About this task:
Output the listing in full. Every line stays exactly as it is.

##############################

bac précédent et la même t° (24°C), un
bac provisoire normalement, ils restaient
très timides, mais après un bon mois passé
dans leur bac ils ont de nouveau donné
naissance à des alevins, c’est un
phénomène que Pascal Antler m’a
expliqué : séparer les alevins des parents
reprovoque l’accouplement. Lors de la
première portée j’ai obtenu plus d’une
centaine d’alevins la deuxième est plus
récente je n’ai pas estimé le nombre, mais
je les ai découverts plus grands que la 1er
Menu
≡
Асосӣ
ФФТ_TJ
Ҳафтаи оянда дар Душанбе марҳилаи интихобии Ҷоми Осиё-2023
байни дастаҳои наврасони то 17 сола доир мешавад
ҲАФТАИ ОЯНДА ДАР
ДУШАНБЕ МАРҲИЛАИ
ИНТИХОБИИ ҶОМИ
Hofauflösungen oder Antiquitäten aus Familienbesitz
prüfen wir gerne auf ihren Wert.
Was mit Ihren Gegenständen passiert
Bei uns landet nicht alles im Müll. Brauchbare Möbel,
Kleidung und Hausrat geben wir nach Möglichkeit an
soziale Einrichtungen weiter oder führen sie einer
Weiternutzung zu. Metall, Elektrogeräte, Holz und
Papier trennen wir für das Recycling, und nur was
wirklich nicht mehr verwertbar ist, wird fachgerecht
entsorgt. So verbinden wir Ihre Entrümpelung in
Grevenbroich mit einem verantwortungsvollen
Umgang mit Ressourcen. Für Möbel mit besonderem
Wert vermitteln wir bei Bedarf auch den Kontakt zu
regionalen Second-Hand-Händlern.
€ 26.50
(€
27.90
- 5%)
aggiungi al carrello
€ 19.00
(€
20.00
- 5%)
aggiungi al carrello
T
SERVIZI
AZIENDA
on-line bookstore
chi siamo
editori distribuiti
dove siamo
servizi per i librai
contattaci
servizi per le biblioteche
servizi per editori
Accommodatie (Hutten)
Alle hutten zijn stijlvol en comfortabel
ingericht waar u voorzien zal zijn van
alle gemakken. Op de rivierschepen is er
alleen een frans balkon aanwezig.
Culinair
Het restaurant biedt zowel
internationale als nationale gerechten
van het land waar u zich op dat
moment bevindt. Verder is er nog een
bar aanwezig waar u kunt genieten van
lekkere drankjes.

##############################

Result for this task:
bac précédent et la même t° (24°C), un
bac provisoire normalement, ils restaient
très timides, mais après un bon mois passé
dans leur bac ils ont de nouveau donné
naissance à des alevins, c’est un
phénomène que Pascal Antler m’a
expliqué : séparer les alevins des parents
reprovoque l’accouplement. Lors de la
première portée j’ai obtenu plus d’une
centaine d’alevins la deuxième est plus
récente je n’ai pas estimé le nombre, mais
je les ai découverts plus grands que la 1er
Menu
≡
Асосӣ
ФФТ_TJ
Ҳафтаи оянда дар Душанбе марҳилаи интихобии Ҷоми Осиё-2023
байни дастаҳои наврасони то 17 сола доир мешавад
ҲАФТАИ ОЯНДА ДАР
ДУШАНБЕ МАРҲИЛАИ
ИНТИХОБИИ ҶОМИ
Hofauflösungen oder Antiquitäten aus Familienbesitz
prüfen wir gerne auf ihren Wert.
Was mit Ihren Gegenständen passiert
Bei uns landet nicht alles im Müll. Brauchbare Möbel,
Kleidung und Hausrat geben wir nach Möglichkeit an
soziale Einrichtungen weiter oder führen sie einer
Weiternutzung zu. Metall, Elektrogeräte, Holz und
Papier trennen wir für das Recycling, und nur was
wirklich nicht mehr verwertbar ist, wird fachgerecht
entsorgt. So verbinden wir Ihre Entrümpelung in
Grevenbroich mit einem verantwortungsvollen
Umgang mit Ressourcen. Für Möbel mit besonderem
Wert vermitteln wir bei Bedarf auch den Kontakt zu
regionalen Second-Hand-Händlern.
€ 26.50
(€
27.90
- 5%)
aggiungi al carrello
€ 19.00
(€
20.00
- 5%)
aggiungi al carrello
T
SERVIZI
AZIENDA
on-line bookstore
chi siamo
editori distribuiti
dove siamo
servizi per i librai
contattaci
servizi per le biblioteche
servizi per editori
Accommodatie (Hutten)
Alle hutten zijn stijlvol en comfortabel
ingericht waar u voorzien zal zijn van
alle gemakken. Op de rivierschepen is er
alleen een frans balkon aanwezig.
Culinair
Het restaurant biedt zowel
internationale als nationale gerechten
van het land waar u zich op dat
moment bevindt. Verder is er nog een
bar aanwezig waar u kunt genieten van
lekkere drankjes.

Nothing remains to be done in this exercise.